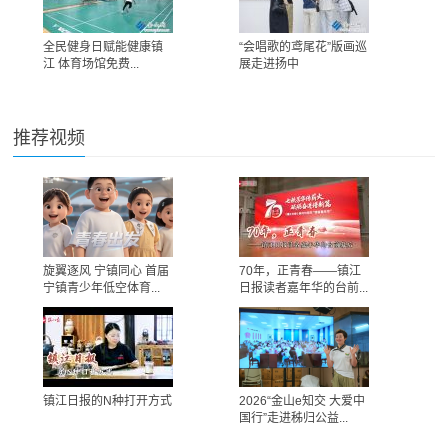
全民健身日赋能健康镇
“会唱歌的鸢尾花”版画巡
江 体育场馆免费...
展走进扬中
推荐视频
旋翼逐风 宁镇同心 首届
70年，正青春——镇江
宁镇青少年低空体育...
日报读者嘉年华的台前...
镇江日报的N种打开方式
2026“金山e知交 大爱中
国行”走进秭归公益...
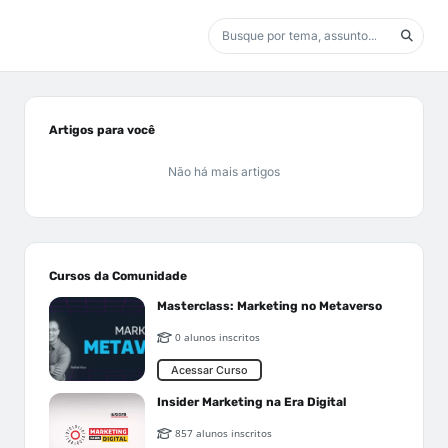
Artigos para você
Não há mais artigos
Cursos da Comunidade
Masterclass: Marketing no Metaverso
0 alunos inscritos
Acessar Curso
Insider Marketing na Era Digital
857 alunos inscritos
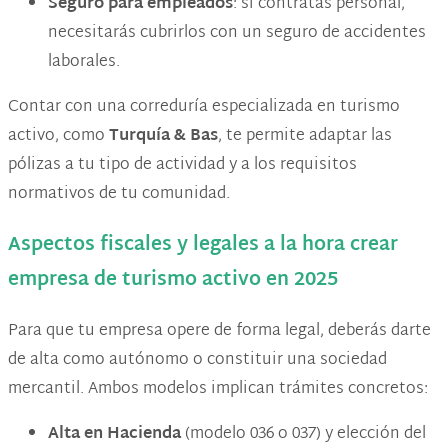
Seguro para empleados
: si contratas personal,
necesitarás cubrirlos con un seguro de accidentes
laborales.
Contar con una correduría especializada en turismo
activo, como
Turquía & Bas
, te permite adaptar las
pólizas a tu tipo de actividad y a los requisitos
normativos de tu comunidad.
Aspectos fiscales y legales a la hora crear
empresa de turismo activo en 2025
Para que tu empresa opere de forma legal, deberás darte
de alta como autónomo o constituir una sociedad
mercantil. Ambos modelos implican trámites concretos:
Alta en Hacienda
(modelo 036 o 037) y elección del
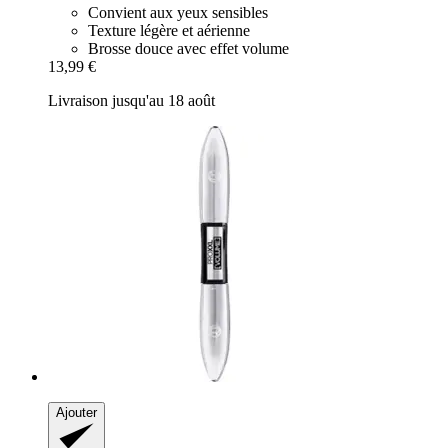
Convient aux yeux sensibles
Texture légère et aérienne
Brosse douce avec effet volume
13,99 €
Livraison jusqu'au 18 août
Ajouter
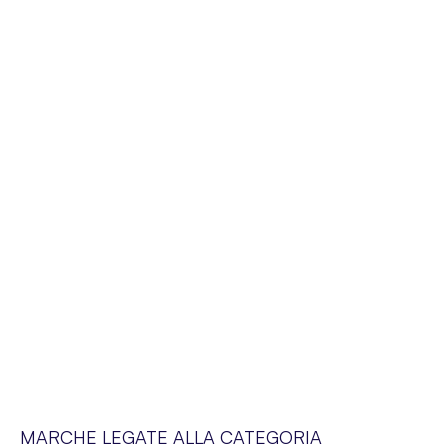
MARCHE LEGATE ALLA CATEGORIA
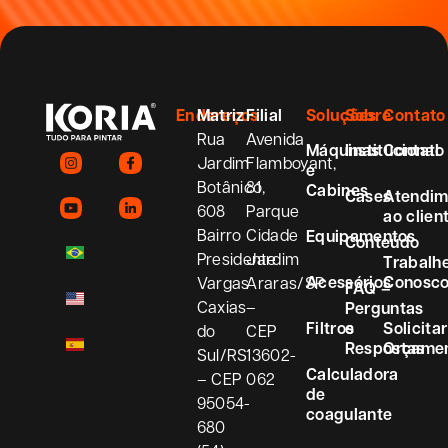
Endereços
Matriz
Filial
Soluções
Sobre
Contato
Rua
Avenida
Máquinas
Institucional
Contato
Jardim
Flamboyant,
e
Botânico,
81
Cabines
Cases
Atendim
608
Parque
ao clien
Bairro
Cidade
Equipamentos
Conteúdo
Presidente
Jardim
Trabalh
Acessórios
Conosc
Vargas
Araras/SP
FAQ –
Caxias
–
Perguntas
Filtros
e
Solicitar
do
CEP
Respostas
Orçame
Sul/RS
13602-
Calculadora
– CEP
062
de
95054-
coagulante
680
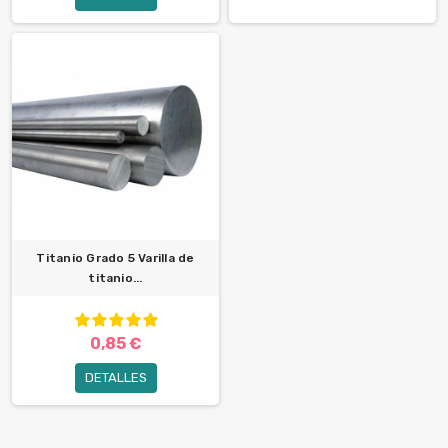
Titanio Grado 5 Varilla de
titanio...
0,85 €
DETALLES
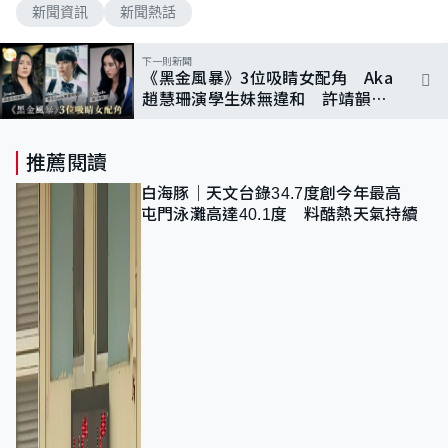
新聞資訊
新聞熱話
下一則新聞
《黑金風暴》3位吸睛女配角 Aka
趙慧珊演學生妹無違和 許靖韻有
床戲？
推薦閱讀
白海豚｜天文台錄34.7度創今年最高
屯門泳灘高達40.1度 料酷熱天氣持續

> _What is required_:
Write out the records exactly. Do not carry the pictures over.

> _Written solution_:
全民健身日赋能健康镇
“会唱歌的鸢尾花”版画巡
江 体育场馆免费...
展走进扬中
推荐视频
旋翼逐风 宁镇同心 首届
70年，正青春——镇江
宁镇青少年低空体育...
日报读者嘉年华的台前...
镇江日报的N种打开方式
2026“金山e知交 大爱中
国行”走进秭归公益...
Artigos para você
Não há mais artigos
Cursos da Comunidade
Masterclass: Marketing no Metaverso
0 alunos inscritos
Acessar Curso
Insider Marketing na Era Digital
857 alunos inscritos
Seguro para empleados
: si contratas personal,
necesitarás cubrirlos con un seguro de accidentes
laborales.
Contar con una correduría especializada en turismo
activo, como
Turquía & Bas
, te permite adaptar las
pólizas a tu tipo de actividad y a los requisitos
normativos de tu comunidad.
Aspectos fiscales y legales a la hora crear
empresa de turismo activo en 2025
Para que tu empresa opere de forma legal, deberás darte
de alta como autónomo o constituir una sociedad
mercantil. Ambos modelos implican trámites concretos:
Alta en Hacienda
(modelo 036 o 037) y elección del
Convient aux yeux sensibles
Texture légère et aérienne
Brosse douce avec effet volume
13,99 €
Livraison jusqu'au 18 août
Ajouter
MARCHE LEGATE ALLA CATEGORIA
Endereços
Matriz
Filial
Soluções
Sobre
Contato
Rua
Avenida
Máquinas
Institucional
Contato
Jardim
Flamboyant,
e
Botânico,
81
Cabines
Cases
Atendim
608
Parque
ao clien
Bairro
Cidade
Equipamentos
Conteúdo
Presidente
Jardim
Trabalh
Acessórios
Conosc
Vargas
Araras/SP
FAQ –
Caxias
–
Perguntas
Filtros
e
Solicitar
do
CEP
Respostas
Orçame
Sul/RS
13602-
Calculadora
– CEP
062
de
95054-
coagulante
680
Titanio Grado 5 Varilla de
titanio...
0,85 €
DETALLES
新聞資訊
新聞熱話
下一則新聞
《黑金風暴》3位吸睛女配角 Aka
趙慧珊演學生妹無違和 許靖韻有
床戲？
推薦閱讀
白海豚｜天文台錄34.7度創今年最高
屯門泳灘高達40.1度 料酷熱天氣持續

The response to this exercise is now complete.